Four North Texas area superintendents met in Justin, Texas, at Northwest ISD offices Wednesday to speak out against the standardized tests, what they call "high-stakes testing" in public schools.
The State of Texas Assessments of Academic Readiness was first introduced to Texas schools in 2012 and the testing regime features 15 core-subject exams. The standardized tests are the latest step in a nearly 20-year push to improve student scores and college preparedness.
Northwest ISD Superintendent Karen Rue explained that the state’s standardized tests have evolved from very simple “one-step to solution questions” to the STAAR, which will often require students complete a five-step process for math questions.
Keller ISD Superintendent Randy Reid gave the example that students would need to use a graph, reason its use in the question, solving the problem, then interpret the results, etc.
“It’s almost unanimous, if not unanimous across the state, that superintendents will tell you we need to see a transition from this,” said Reid.
The superintendents say the challenge and accountability created by this is great for students and the gradual increase in difficulty has yielded results, but they say it’s gone too far with STAAR.
“A good idea went too far,” said Rue.
Birdville ISD Superintendent Darrell Brown told the group that the scores of the 15 tests taken throughout a student’s academic career are accumulated and in the end must reach one of three total levels: minimum, recommended, or distinguished.
The minimum level was described by the superintendents though as “failing better” because attaining poor scores will often make a student’s cumulative score rank below the requirement to graduate; thus ineligible to attend a four-year university in the state. Failing one test or underscoring on one test can easily cause a student to fall within that range as well.
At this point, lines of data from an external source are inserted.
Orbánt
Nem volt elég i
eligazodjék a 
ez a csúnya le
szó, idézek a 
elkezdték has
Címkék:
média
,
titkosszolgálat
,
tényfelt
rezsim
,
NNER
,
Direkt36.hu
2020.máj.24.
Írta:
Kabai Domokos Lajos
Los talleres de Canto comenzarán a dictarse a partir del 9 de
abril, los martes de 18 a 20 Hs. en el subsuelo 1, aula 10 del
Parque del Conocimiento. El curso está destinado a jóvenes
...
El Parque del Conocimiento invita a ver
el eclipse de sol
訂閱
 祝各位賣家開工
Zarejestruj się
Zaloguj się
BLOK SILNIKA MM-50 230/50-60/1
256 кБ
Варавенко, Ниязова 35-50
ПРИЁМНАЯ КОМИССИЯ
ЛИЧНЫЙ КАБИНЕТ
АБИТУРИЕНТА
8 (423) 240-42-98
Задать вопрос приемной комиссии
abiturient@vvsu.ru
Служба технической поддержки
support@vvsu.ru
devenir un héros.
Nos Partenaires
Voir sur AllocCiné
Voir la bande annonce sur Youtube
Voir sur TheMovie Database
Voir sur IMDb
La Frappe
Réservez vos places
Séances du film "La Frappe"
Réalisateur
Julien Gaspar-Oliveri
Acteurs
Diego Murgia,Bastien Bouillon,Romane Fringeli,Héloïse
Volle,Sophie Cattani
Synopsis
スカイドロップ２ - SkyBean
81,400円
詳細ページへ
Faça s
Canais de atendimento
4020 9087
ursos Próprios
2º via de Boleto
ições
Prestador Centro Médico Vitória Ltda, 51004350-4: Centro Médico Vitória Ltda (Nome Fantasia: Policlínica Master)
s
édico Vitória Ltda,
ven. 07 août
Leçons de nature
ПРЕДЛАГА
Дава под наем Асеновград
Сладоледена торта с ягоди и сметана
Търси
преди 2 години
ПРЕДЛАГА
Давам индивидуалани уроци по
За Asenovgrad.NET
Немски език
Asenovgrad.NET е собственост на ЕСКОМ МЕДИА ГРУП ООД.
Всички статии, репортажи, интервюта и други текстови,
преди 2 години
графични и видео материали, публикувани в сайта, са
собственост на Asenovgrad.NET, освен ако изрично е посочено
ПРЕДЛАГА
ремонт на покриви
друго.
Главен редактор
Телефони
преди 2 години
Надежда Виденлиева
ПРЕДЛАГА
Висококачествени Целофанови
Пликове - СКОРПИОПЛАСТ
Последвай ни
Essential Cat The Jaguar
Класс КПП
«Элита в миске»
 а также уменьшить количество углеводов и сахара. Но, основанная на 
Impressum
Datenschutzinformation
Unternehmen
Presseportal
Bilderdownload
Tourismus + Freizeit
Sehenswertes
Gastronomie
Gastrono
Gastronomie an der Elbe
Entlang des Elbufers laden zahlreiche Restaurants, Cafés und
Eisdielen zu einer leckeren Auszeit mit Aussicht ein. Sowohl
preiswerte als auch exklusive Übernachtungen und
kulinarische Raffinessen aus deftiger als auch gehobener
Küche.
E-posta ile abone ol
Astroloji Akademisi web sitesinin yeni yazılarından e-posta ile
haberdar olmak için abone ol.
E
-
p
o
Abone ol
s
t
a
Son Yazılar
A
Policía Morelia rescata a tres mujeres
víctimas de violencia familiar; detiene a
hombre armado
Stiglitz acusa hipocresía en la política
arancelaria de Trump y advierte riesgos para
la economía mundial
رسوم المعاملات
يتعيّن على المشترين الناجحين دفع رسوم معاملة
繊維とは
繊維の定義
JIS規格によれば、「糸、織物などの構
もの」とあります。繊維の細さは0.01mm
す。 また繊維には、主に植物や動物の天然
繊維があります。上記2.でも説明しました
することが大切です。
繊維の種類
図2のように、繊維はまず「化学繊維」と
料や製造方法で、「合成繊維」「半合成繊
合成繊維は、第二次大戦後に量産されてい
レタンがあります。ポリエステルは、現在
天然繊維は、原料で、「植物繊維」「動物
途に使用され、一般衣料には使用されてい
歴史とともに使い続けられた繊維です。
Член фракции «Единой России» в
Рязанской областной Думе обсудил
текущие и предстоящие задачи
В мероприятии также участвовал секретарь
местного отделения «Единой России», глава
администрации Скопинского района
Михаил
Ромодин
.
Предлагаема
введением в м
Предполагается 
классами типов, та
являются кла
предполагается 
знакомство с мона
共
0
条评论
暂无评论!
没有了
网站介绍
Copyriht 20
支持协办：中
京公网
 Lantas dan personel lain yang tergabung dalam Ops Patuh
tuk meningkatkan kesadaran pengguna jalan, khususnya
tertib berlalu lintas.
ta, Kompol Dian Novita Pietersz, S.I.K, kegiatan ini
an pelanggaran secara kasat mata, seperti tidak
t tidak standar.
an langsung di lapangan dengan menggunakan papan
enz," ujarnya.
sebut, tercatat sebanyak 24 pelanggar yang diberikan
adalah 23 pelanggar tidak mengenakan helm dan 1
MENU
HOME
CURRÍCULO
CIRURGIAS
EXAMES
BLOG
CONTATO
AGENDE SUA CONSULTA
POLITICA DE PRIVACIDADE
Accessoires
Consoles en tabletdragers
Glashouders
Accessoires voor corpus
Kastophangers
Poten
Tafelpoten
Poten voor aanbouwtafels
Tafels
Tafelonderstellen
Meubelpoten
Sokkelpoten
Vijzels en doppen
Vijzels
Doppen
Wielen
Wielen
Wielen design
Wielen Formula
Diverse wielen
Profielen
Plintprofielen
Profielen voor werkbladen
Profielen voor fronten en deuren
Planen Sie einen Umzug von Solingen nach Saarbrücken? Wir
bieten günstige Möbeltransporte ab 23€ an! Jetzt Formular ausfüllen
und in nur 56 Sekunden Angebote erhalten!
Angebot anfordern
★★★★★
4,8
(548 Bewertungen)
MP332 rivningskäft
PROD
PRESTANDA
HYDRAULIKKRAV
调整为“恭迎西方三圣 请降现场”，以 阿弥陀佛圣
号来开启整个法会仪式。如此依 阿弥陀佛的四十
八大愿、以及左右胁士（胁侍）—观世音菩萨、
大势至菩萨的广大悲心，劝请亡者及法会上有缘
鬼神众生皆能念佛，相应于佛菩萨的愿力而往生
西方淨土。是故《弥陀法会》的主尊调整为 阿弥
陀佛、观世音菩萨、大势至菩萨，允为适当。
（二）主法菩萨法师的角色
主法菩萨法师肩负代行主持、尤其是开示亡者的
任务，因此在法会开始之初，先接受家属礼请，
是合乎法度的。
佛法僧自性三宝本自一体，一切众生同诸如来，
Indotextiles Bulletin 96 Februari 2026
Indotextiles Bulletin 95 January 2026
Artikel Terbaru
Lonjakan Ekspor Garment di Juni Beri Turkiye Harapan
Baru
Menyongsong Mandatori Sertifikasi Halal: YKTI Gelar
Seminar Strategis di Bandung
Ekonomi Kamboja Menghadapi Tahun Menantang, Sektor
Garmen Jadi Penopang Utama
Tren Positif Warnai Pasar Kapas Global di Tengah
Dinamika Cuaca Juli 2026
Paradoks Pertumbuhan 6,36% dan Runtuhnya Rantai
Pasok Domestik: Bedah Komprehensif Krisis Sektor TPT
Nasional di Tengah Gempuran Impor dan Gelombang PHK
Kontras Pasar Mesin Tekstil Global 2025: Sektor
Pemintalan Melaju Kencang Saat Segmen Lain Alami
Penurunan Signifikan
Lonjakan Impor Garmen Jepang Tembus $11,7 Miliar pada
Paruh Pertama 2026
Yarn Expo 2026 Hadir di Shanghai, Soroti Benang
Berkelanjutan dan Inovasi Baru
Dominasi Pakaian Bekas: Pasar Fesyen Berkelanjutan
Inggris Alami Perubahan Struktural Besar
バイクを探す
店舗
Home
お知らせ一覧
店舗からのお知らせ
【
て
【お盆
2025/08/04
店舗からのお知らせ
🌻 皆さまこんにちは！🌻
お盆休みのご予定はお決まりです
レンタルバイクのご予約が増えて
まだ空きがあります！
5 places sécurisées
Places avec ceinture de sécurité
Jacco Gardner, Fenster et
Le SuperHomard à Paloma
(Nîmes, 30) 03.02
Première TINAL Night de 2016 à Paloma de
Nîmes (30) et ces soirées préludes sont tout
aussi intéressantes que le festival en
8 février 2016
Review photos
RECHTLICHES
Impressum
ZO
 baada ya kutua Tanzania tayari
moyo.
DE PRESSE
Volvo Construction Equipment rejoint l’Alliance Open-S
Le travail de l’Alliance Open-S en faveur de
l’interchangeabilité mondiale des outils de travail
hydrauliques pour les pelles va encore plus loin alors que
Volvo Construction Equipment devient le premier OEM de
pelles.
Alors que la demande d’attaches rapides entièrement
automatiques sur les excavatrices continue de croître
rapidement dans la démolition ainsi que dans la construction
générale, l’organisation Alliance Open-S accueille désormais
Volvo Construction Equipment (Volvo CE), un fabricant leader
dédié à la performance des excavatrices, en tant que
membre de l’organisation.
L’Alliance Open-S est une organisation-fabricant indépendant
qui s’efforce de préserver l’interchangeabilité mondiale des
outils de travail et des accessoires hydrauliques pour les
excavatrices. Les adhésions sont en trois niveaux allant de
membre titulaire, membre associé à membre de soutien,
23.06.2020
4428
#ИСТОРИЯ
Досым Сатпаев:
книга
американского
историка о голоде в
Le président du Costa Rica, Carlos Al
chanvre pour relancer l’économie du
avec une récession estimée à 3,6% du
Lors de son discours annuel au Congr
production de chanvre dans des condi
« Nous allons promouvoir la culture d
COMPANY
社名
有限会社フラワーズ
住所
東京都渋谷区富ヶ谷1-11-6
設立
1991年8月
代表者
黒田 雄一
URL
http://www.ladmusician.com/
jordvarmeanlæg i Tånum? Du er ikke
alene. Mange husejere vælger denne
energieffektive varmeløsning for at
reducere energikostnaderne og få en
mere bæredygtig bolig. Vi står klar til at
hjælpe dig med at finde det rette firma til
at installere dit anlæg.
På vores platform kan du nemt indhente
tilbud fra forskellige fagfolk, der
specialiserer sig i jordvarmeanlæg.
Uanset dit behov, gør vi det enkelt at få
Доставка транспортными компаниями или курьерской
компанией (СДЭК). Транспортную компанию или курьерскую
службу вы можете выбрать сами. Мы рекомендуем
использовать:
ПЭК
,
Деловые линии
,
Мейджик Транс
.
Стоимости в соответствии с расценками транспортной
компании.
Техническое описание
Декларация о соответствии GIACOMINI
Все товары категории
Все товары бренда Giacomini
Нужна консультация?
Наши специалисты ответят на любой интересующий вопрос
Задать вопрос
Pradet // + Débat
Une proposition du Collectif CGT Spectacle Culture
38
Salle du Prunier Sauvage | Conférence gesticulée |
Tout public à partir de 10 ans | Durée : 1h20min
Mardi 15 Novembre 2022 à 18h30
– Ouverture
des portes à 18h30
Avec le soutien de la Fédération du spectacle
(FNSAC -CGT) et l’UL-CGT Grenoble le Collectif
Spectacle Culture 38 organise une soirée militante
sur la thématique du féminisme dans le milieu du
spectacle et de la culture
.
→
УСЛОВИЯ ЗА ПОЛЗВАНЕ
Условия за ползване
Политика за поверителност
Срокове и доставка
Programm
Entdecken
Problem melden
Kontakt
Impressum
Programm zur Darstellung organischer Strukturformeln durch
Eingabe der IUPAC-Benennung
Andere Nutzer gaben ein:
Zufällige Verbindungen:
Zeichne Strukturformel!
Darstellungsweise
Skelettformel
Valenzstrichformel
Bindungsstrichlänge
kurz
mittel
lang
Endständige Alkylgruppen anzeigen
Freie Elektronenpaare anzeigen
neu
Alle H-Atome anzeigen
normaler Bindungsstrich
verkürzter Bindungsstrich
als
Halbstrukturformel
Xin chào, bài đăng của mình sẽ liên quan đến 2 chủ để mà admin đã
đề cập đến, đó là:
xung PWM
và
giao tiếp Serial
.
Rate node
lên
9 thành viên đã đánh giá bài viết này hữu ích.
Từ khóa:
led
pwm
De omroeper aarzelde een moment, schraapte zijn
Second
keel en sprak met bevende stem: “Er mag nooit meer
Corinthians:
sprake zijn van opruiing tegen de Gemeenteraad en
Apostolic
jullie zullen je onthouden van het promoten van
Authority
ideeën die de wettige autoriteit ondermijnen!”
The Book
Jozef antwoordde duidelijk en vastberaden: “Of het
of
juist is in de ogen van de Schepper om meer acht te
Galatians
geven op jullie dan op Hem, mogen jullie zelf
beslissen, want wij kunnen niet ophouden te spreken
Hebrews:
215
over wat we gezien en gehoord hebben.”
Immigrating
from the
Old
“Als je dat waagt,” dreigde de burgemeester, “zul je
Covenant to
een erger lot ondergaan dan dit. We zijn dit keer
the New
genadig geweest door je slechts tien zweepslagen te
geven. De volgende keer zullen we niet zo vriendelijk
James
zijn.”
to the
The North Texas superintendents say the time that goes into the tests and the importance placed on them are core problems.
Rue said the STAAR system could essentially ruin a student’s chance at college, scholarships and a strong start at their future all because of one bad test.
“It turns the purpose of education into testing, and that’s not education,” Rue said. "We all believe that there's an appropriate way to use this type of assessment and this type of measurement, but we just believe we've gone beyond that and now it's the tail wagging the dog.”
For now educators across the state urge the Legislature to find a better method. The group says there are bills in both chambers that would provide strong alternatives. They add that if an alternative isn’t found soon they believe the backlash of this “over-testing” will start to show in students across the state.
“We usually find the best way to get over the hump,” said Reid. “But we won’t be able to find a way fast enough with this one.”